Minimal Local Workflow¶
Run artefact generation after schema edits:
biosim-schema-generate derived
Run tests:
pytest
Or, additionally check coverage with tests:
pytest --cov=biosimd_schema --cov-report=term-missing
Add tests if applicable.
Run formatting and lint checks:
ruff check .
ruff format --check .
Docs¶
LinkML markdown generation¶
LinkML schema pages are generated as Markdown files under docs/source/linkml
using the project utility:
biosim-schema-generate docs
Internally, this runs gen-doc from LinkML against
biosim_schema/schema/biosim_schema.yaml and writes one page per schema
entity (classes, slots, enums, and types), plus an index page.
A small post-processing step is applied to generated files to fix known
formatting issues (for example malformed ---# type headers and puml
fences) before Sphinx builds the documentation.

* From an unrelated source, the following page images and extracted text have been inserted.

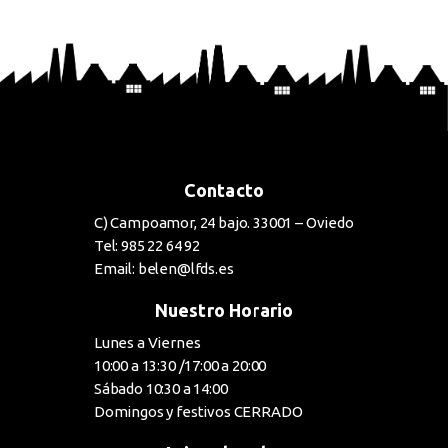
BUY NOW
Contacto
C) Campoamor, 24 bajo. 33001 – Oviedo
Tel: 985 22 64 92
Email: belen@lfds.es
Nuestro Horario
Lunes a Viernes
10:00 a 13:30 /17:00 a 20:00
Sábado 10:30 a 14:00
Domingos y festivos CERRADO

Sphinx reStructuredText content generation¶
Documentation pages (excluding schema entities) are generated under docs/source.
Sphinx content is built with:
make -C docs clean html
Schema validation tests¶
Schema validation is performed in pytest, not as an import-time script. Tests in
tests/test_validation/test_schema_validation.py validate:
a known valid payload passes
intentionally invalid payloads fail (for example wrong type or enum value)
This keeps schema validation deterministic and CI-friendly.
Pre-commit behavior¶
Manually run pre-commit with:
pre-commit run --all-files
Pre-commit runs local hooks before commit. The generation hook updates derived artefacts so contributors do not need to remember manual regeneration.
Typical flow:
Edit schema or extraction logic.
Run
git commit.Pre-commit regenerates derived files.
Stage modified generated files and re-run commit.
If generated files changed, this is expected: pre-commit is keeping outputs in sync.
CI and Quality Gates¶
CI verifies that generated artefacts are reproducible and tests pass. See ci_workflow for:
tests: runs pytest across supported OS/Python versions.
generated-artifacts: runs
biosim-schema-generate verifyto ensure committed generated outputs are reproducible.docs: generates LinkML docs and builds Sphinx HTML.
This ensures local generation and CI validation stay aligned, and schema contributions remain consistent for downstream tooling.